Saturday, August 24, 2013

The Learned Lord


And the Jews marvelled, saying, How knoweth this man letters, having never learned?  John 7:15 (KJV)

As the Jews listened to Jesus they got the impression he was an educated man. When our Lord stood up and spoke, a crowd would gather. There was something about him that compelled attention, though nobody could identify what it was. He was just a carpenter from a small town in Galilee; he had never been in any school to become a Jewish Rabbi, and never graduated from any university. Yet as people listened to him, they recognized he had the knowledge and wisdom of the learned.

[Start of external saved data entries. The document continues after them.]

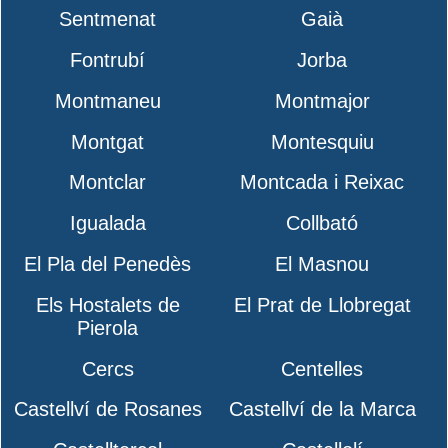
Sentmenat
Gaià
Fontrubí
Jorba
Montmaneu
Montmajor
Montgat
Montesquiu
Montclar
Montcada i Reixac
Igualada
Collbató
El Pla del Penedès
El Masnou
Els Hostalets de
El Prat de Llobregat
Pierola
Cercs
Centelles
Castellví de Rosanes
Castellví de la Marca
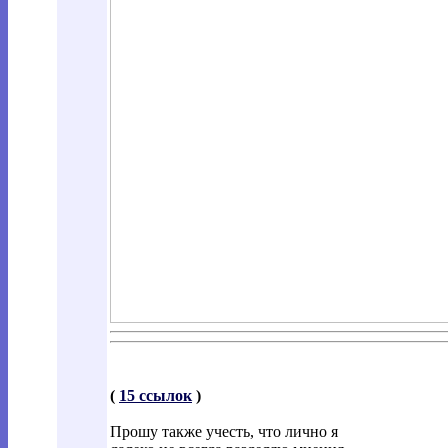
(
15 ссылок
)
Прошу также учесть, что лично я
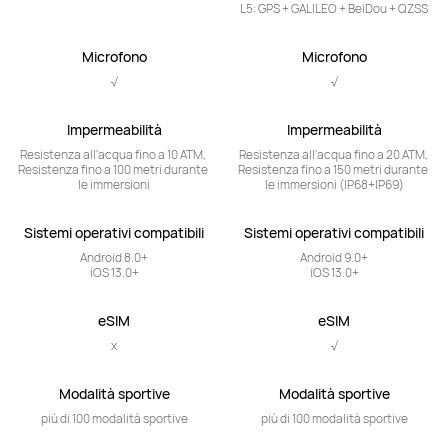
L5: GPS + GALILEO + BeiDou + QZSS
Microfono
Microfono
√
√
Impermeabilità
Impermeabilità
Resistenza all'acqua fino a 10 ATM, 
Resistenza all'acqua fino a 20 ATM, 
Resistenza fino a 100 metri durante 
Resistenza fino a 150 metri durante 
le immersioni
le immersioni (IP68+IP69)
Sistemi operativi compatibili
Sistemi operativi compatibili
Android 8.0+

Android 9.0+

iOS 13.0+
iOS 13.0+
eSIM
eSIM
x
√
Modalità sportive
Modalità sportive
più di 100 modalità sportive
più di 100 modalità sportive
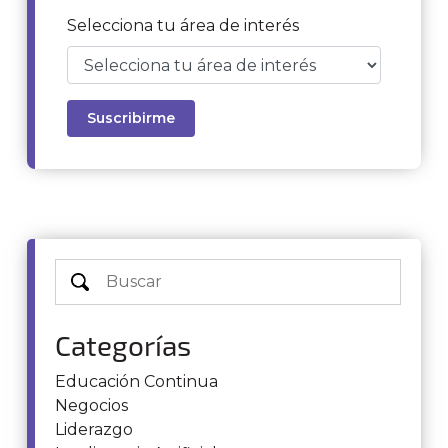
Selecciona tu área de interés
Categorías
Educación Continua
Negocios
Liderazgo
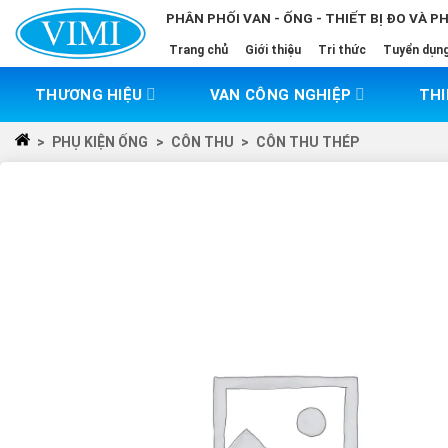
Skip
PHÂN PHỐI VAN - ỐNG - THIẾT BỊ ĐO VÀ P
to
Trang chủ
Giới thiệu
Tri thức
Tuyển dụn
content
THƯƠNG HIỆU
VAN CÔNG NGHIỆP
THI
>
PHỤ KIỆN ỐNG
>
CÔN THU
>
CÔN THU THÉP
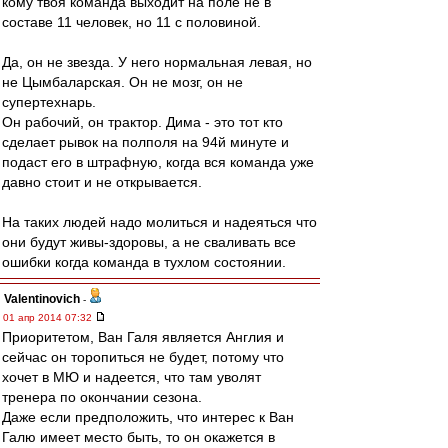
кому твоя команда выходит на поле не в
составе 11 человек, но 11 с половиной.
Да, он не звезда. У него нормальная левая, но
не Цымбаларская. Он не мозг, он не
супертехнарь.
Он рабочий, он трактор. Дима - это тот кто
сделает рывок на полполя на 94й минуте и
подаст его в штрафную, когда вся команда уже
давно стоит и не открывается.
На таких людей надо молиться и надеяться что
они будут живы-здоровы, а не сваливать все
ошибки когда команда в тухлом состоянии.
Valentinovich
-
01 апр 2014 07:32
Приоритетом, Ван Галя является Англия и
сейчас он торопиться не будет, потому что
хочет в МЮ и надеется, что там уволят
тренера по окончании сезона.
Даже если предположить, что интерес к Ван
Галю имеет место быть, то он окажется в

It is also an amazing thing that the nearer people get to Jesus the more they recognize his scholarly intellect.  Some people can give the impression of being educated, but when people get close to them they soon become disillusioned. But nobody who came close to Christ was ever disappointed; instead they were overwhelmed by his abilities. The Jews had given their lives to the study of the Scripture; yet when they encountered Christ they recognize that they had met their Master. When they questioned him, he would ask, "What? Have ye not read?" Then, he would he give them understanding of what they had read.  The greatest scholar among them was probably convicted of his incompetence by this extraordinary teacher from Galilee.

The Pharisee’s learning lacked originality or imagination, and usually consisted of endless quotes from other authorities.  They were out of touch with reality with their meticulous details about the law which offered no grace and was the despair of common people; but, our Lord didn’t attempt to create a deep impression by any elaborate parade of knowledge. With perfect and unfaltering ease He handled the most perplexing themes! With common and familiar examples, he enlightened what was dark! Where others stumbled, groping around for big-many-syllable words, our Lord communicated so a little child could understand. There is such perfect mastery about Jesus, such ease of conscious and complete power. He represents more that the excellent intellect; he is the epitome of life. His intellectual processes are stunning, because His life and character are. He unashamedly proclaims, "I come to do thy will, O God."

Christ had the courage to be himself.  Many a young preacher of the gospel who might have had an admirable ministry soon begins imitating somebody else, and when that happens that minister might as well quit.  Jesus received his training at home, and in the synagogue, and faced tremendous pressure from the elite of his day but he refused to be overpowered by the traditions they touted.   He swept aside the status quo and went to the very heart of matters. He recognized the truth that everyone else missed; therefore his revelations were refreshing. No wonder that people who listened found their hearts beginning to burn within them as He talked with them along the way.

Also, everything the Lord gained from Scripture and from nature was obtained while working.  It is commonly supposed that Joseph died when Jesus was still young, and he became the sole support of Mary and the children, working from morning sun till its setting. There was not much leisure time for him to spend studying, but  while he worked he undoubtedly stayed in touch with his heavenly Father who taught him by his Holy Spirit what to know and how to live to God’s glory. Then, when he went out to minister to the public, He was perfectly equipped intellectually and spiritually.  He yielded the sword of the Lord from the very outset of His ministry, even when tempted by the devil to worship him instead of his Father.

Some of us may be just like Jesus and have little time or opportunity for a worldly education, but just remember to be yourself, and do what Jesus did. Don’t forget that the One who was once a carpenter in Nazareth is now sitting by his Father’s throne in heaven. He got there through listening to the One who said: For as the heavens are higher than the earth, so are my ways higher than your ways, and my thoughts than your thoughts.  (Isaiah 55:9 (KJV) The Master understands the temptations we face, but we can learn obedience just like Jesus by listening for our Father’s still small voice.